Prostate cancer usually grows slowly over many years, so a study was designed to find out if it is safe to delay treatment for many years. More than 1,600 men diagnosed with localized prostate cancer (that had not spread beyond the prostate) were randomly assigned to receive surgery, radiation or waiting with active monitoring. Fifteen years later, there was no statistical difference in deaths from prostate cancer between the three groups: 3.1 percent in the active-waiting group, 2.2 percent in the surgery group, and 2.9 percent in the radiation group. More than 97 percent of the men were still alive, regardless of which treatment they received (NEJM, March 11, 2023). All the men were closely monitored by their doctors and some went on to require surgery or radiation. Cancers had spread in 9.4 percent of the active waiting group, seven percent of the surgery group and five percent of the radiation group (again, no statistically significant difference).
Rationale for Delaying Prostate Cancer Treatment
Many other studies have also found that long-term active waiting for localized prostate cancer can be safe (JAMA Netw Open, 2022;5(9):e2231015). Prostate cancer treatments often cause incontinence and problems with getting or maintaining an erection. Eighteen or more months after surgery to remove the prostate, 8.4 percent of men were incontinent and 59.9 percent were impotent (JAMA, Jan 19, 2000;283(3):354-60). About 60 percent of low-risk patients choose active surveillance. However, some conditions and high-grade prostate cancers may require immediate treatment with surgery or radiation.

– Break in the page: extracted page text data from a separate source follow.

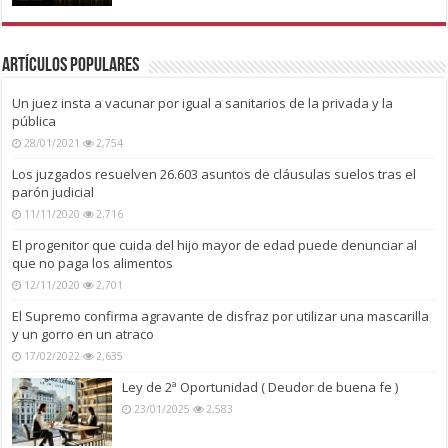
Artículos Populares
Un juez insta a vacunar por igual a sanitarios de la privada y la
pública
28/01/2021
2,754
Los juzgados resuelven 26.603 asuntos de cláusulas suelos tras el
parón judicial
11/11/2020
2,716
El progenitor que cuida del hijo mayor de edad puede denunciar al
que no paga los alimentos
12/11/2020
2,701
El Supremo confirma agravante de disfraz por utilizar una mascarilla
y un gorro en un atraco
17/02/2022
2,635
Ley de 2ª Oportunidad ( Deudor de buena fe )
23/01/2025
2,583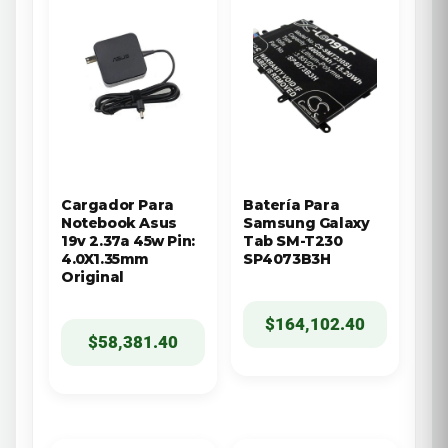
Cargador Para
Batería Para
Notebook Asus
Samsung Galaxy
19v 2.37a 45w Pin:
Tab SM-T230
4.0X1.35mm
SP4073B3H
Original
$
164,102.40
$
58,381.40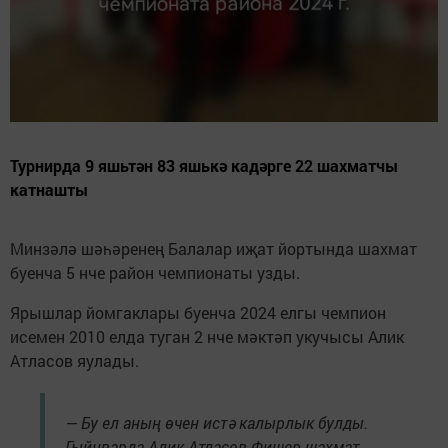
Турнирда 9 яшьтән 83 яшькә кадәрге 22 шахматчы
катнашты
Минзәлә шәһәренең Балалар иҗат йортында шахмат
буенча 5 нче район чемпионаты узды.
Ярышлар йомгаклары буенча 2024 елгы чемпион
исемен 2010 елда туган 2 нче мәктәп укучысы Алик
Атласов яулады.
— Бу ел аның өчен истә калырлык булды.
Гыйнварда Алик Атласов Фишер шахмат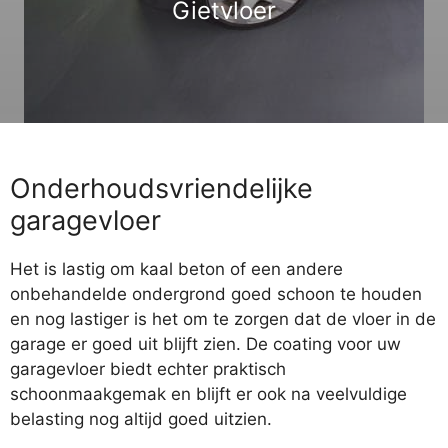
Gietvloer
Onderhoudsvriendelijke
garagevloer
Het is lastig om kaal beton of een andere
onbehandelde ondergrond goed schoon te houden
en nog lastiger is het om te zorgen dat de vloer in de
garage er goed uit blijft zien. De coating voor uw
garagevloer biedt echter praktisch
schoonmaakgemak en blijft er ook na veelvuldige
belasting nog altijd goed uitzien.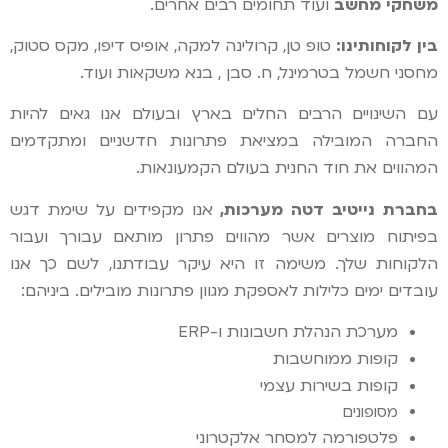
משחקי מחשב
ועוד תחומים רבים אחרים.
בין לקוחותינו:
טופ טן, קרולינה למקה, אופיס דיפו, מקס סטוק,
מחסני חשמל בטרמינל, ח. סבן , בנא משקאות ועוד.
עם השינויים הרבים החלים בארץ ובעולם אנו גאים להיות
החברה המובילה במציאת פתרונות חדשניים ומתקדמים
המהווים את חוד החנית בעולם הקמעונאות.
בחברת נייטיב דטה מערכות,
אנו מקפידים על שימת דגש
בפיתוח מוצרים אשר מהווים פתרון מותאם עבורך ועבור
הלקוחות שלך. משימה זו היא עיקר עבודתנו, לשם כך אנו
עובדים ימים כלילות לאספקת מגוון פתרונות מובילים. ביניהם:
מערכת הנהלת חשבונות ו-ERP
קופות ממוחשבות
קופות בשירות עצמי
מסופונים
פלטפורמה למסחר אלקטרוני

Prostate cancer usually does not kill a man as long as it stays in the prostate; it kills by spreading to another organ and destroying that organ. The most common metastatic sites are bone (84 percent), distant lymph nodes (10.6 percent), liver (10.2 percent), or thorax (9.1 percent). Overall, 18.4 percent of patients who had prostate cancer spread had multiple metastatic sites (Prostate, Feb 2014;74(2):210-6). However, your doctor may reject active waiting and find reasons to recommend immediate treatment with surgery or radiation. Communicate with your doctor to determine whether you need earlier treatment.